The Soviet reverse really did not matter in the greater run of things, as the shocked American troops decided to withdraw, led by a wide-eyed Sergeant who would need treatment for his traumatic experiences until the day he died.

After the battle, reports from the survivors who escaped the day’s slaughter were incredulously assessed. Conservative estimates suggested a total of twenty-two men personally slain by Tsali Sagonegi Yona of the Aniyunwiya Tribe, named as Cherokee by the Creek Indians, named as Corporal Charley Bluebear by the US Army, and known both jokingly and seriously as Moose by his friends. Except those who witnessed that day first hand, and those enemy who escaped the stables and lived, for whom, be they Armored-Infantry or Guards, he was forever named Death.

Despite the horrors in the Schloss, the balance seemed to perceptibly change in favour of the defenders and when weary Guards retook St Josef’s Church for the third time, it did not change hands again.

One older guardsman committed himself to the attack with a liberated bazooka, wrecking one Sherman that had strayed too close, but setting fire to religious trappings hanging behind him with the unexpected back flash from the weapon.

A teenage guardsman started to bayonet the American wounded who lay bleeding on the pews, standard fare for the German war of course. A bloodied Starshina stayed his hand before he could send a third American boy to his god. The young man shrugged and moved off to a firing position in a damaged window. Within half an hour he would lie dead with his victims, slain by a jagged lump of stone blasted from the wall by a tank shell.

As the fight for the village became more and more stagnant, the US Commander began to realise that he was nearly as far as he was going to go unless more infantry support was available. One battalion from the 63rd Infantry division had been freed up as an infantry reserve and he made a case for its deployment with his command. He got one company allocated under his orders and it was immediately sent forward from its reserve area, ten miles to the rear. Until it arrived he would have to make do with what he had.

Rottenbauer was a stalemate, both sides having fought themselves to a bloody draw but still killing although neither side was trying to expel the other anymore. The Russians were exhausted, having been fighting since midday on Monday.

The Americans were tired but, more than that, they were shocked at their full initiation in the rigours of modern infantry combat. The 12th’s soldiers thought they had acquired good experience against the German in 1945, even though they were already defeated and lacking in supplies.

By a coincidence, the 12th had captured Wurzburg in the first week of April 1945, some four months previously, sustaining a handful of casualties in the doing.

These Russians had first been committed to action in the hardest combat school ever known to man, in December 1942, on the Volga, at Stalingrad.

The 12th Armored’s experiences at Herrlisheim, the Colmar Pocket and subsequent romps through Southern Germany were as nothing compared to that Friday morning’s initiation ceremony in Rottenbauer, District of Würzburg.

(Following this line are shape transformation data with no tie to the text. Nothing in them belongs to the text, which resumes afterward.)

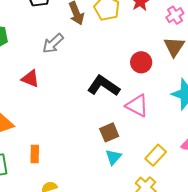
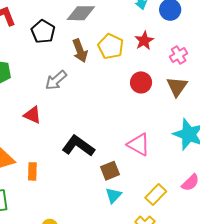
red circle: (141, 62) -> (141, 82), moved
black L-shape: (104, 86) -> (78, 146), moved
orange rectangle: (35, 154) -> (32, 171), moved

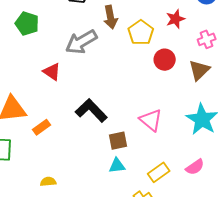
yellow pentagon: (111, 46) -> (141, 33), moved
gray arrow: (56, 80) -> (81, 42), size x1.4
orange rectangle: (32, 171) -> (42, 127), turned 42
cyan triangle: (113, 195) -> (117, 166), turned 30

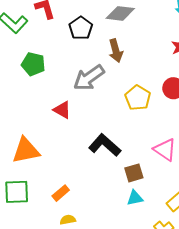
yellow pentagon: (141, 33) -> (138, 98), moved
orange rectangle: (42, 127) -> (61, 193), moved

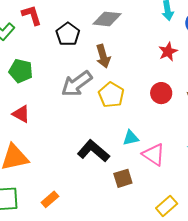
yellow pentagon: (138, 98) -> (111, 95), moved
red triangle: (62, 110) -> (21, 114), moved
cyan triangle: (135, 198) -> (131, 138), moved

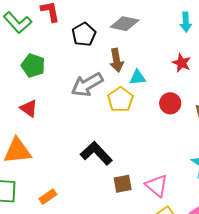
red star: (168, 52) -> (181, 63), turned -30
cyan triangle: (131, 138) -> (138, 77), moved
pink triangle: (154, 155) -> (157, 186), moved

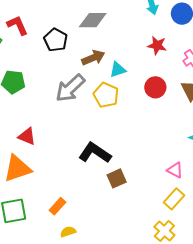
brown arrow: (117, 60) -> (93, 58), turned -90
red triangle: (29, 108) -> (27, 136), moved
brown square: (123, 184) -> (117, 178), moved
pink triangle: (157, 186) -> (175, 170), moved, size x0.7

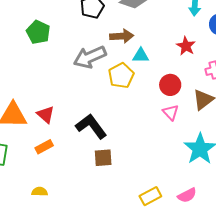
red triangle: (27, 136) -> (46, 115), moved
pink triangle: (175, 170) -> (171, 112), moved
orange rectangle: (57, 206) -> (44, 147), moved

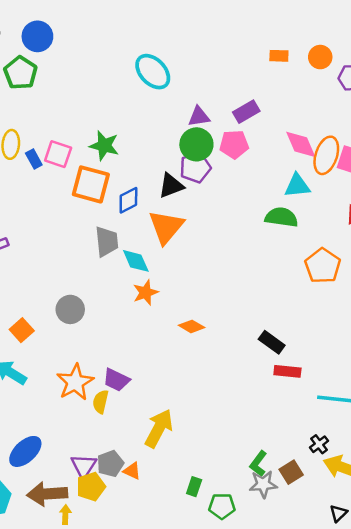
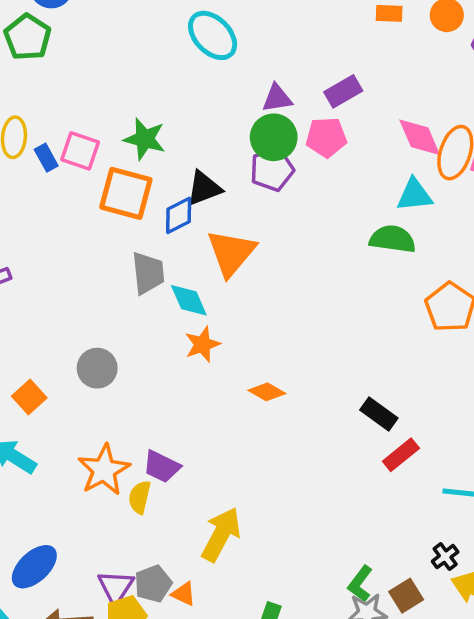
black triangle: (171, 186) -> (204, 188), moved
red rectangle: (287, 371) -> (401, 455), turned -45

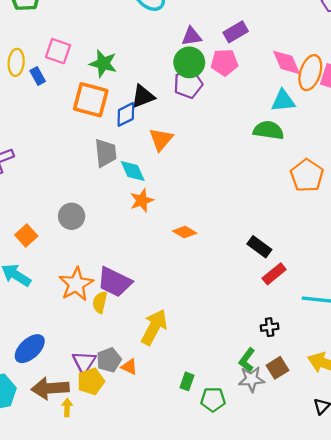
pink square: (80, 151) -> (58, 51), moved
orange triangle: (231, 253) -> (161, 139), size x0.7
purple trapezoid: (162, 467) -> (115, 282), size x1.4
black cross: (445, 557) -> (270, 327), moved, turned 30

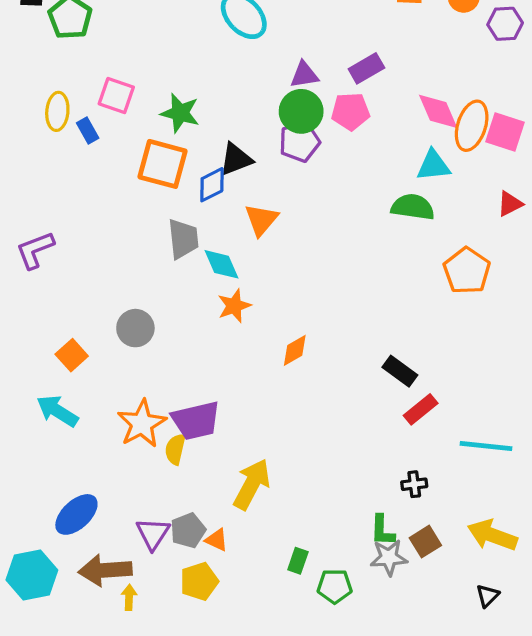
orange diamond: (185, 232) -> (295, 350), turned -60
purple trapezoid: (115, 282) -> (196, 420), turned -39
green L-shape: (247, 360) -> (382, 530), turned -35
yellow pentagon: (91, 381) -> (199, 581), moved

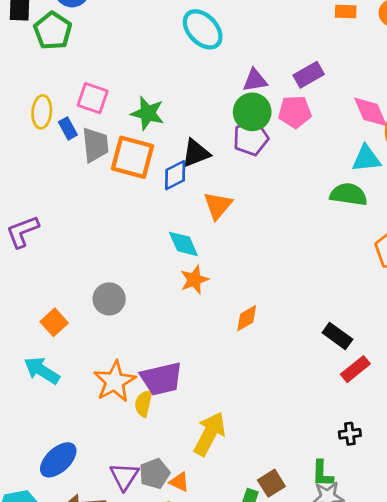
gray trapezoid: (183, 239) -> (95, 145), moved
brown square: (425, 542) -> (271, 483), moved

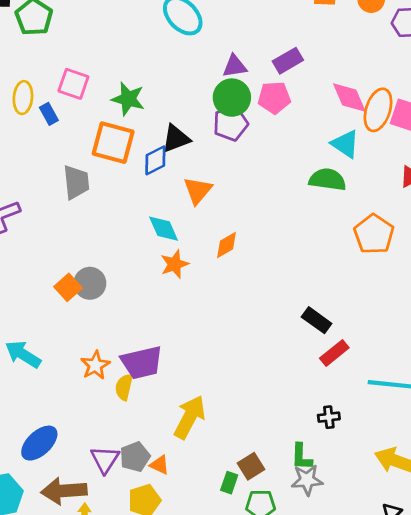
gray trapezoid: (95, 145) -> (76, 182), moved
cyan triangle: (366, 159) -> (345, 144), turned 40
orange diamond: (247, 318) -> (226, 245), moved
orange square: (54, 322) -> (68, 287), moved
orange star: (115, 381) -> (95, 365), size x0.7

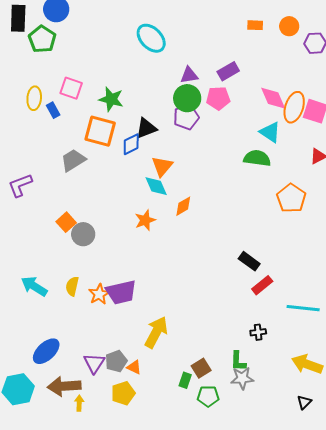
gray trapezoid: (76, 182) -> (73, 160), turned -116
cyan diamond: (164, 229) -> (156, 186), moved
orange square: (68, 287) -> (66, 222), moved
orange star: (95, 365) -> (99, 294), moved
yellow semicircle: (124, 387) -> (72, 286), moved

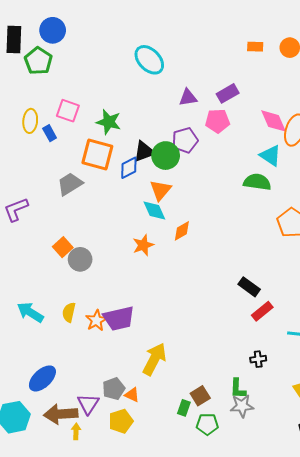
green circle: (187, 98) -> (166, 156), moved
purple triangle: (94, 363) -> (88, 404), moved

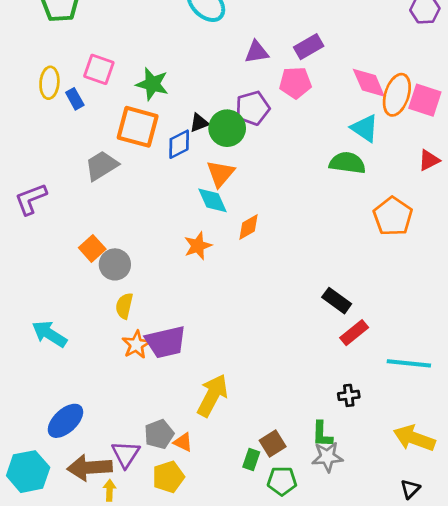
black triangle: (144, 151) -> (199, 123), size x0.7
yellow semicircle: (69, 312) -> (124, 306), moved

Moreover, it was not yet complete.

It had taken over two hours to progress roughly two miles and casualties had mounted as enemy resistance stiffened, Soviet commanders drawing on years of combat experience gained at the hands of the world’s counter-attack specialists.

Ambulances and adapted jeeps from the 2nd/82nd Medical Battalion extracted the American wounded from the hellhole, unknowingly under the gaze of the observing Russian gunners who, faithful to their orders, remained silent behind their weapons.

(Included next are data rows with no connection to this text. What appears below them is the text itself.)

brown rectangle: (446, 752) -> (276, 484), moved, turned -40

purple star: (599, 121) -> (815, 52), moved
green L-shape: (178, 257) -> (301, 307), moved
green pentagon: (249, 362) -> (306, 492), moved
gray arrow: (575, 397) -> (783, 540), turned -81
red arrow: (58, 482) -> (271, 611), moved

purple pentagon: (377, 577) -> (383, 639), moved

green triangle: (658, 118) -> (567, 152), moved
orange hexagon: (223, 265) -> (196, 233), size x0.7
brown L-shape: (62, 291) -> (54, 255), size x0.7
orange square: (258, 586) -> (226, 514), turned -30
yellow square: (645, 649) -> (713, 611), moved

The 179th’s Regimental Commander, Colonel T.N. Artem’yev, Hero of the Soviet Union, had stayed his hand thus far, all the time knowing his troopers in Rottenbauer were bleeding and dying in close combat with the armored infantry and tanks of this American Division. A very necessary sacrifice to persuade his enemy to orient themselves as he wanted, which his enemy had now obligingly done.

He did so with regret of course but it was necessary as he waited for the elements of the capitalists’ destruction to assemble on the battlefield, which they were very close to doing.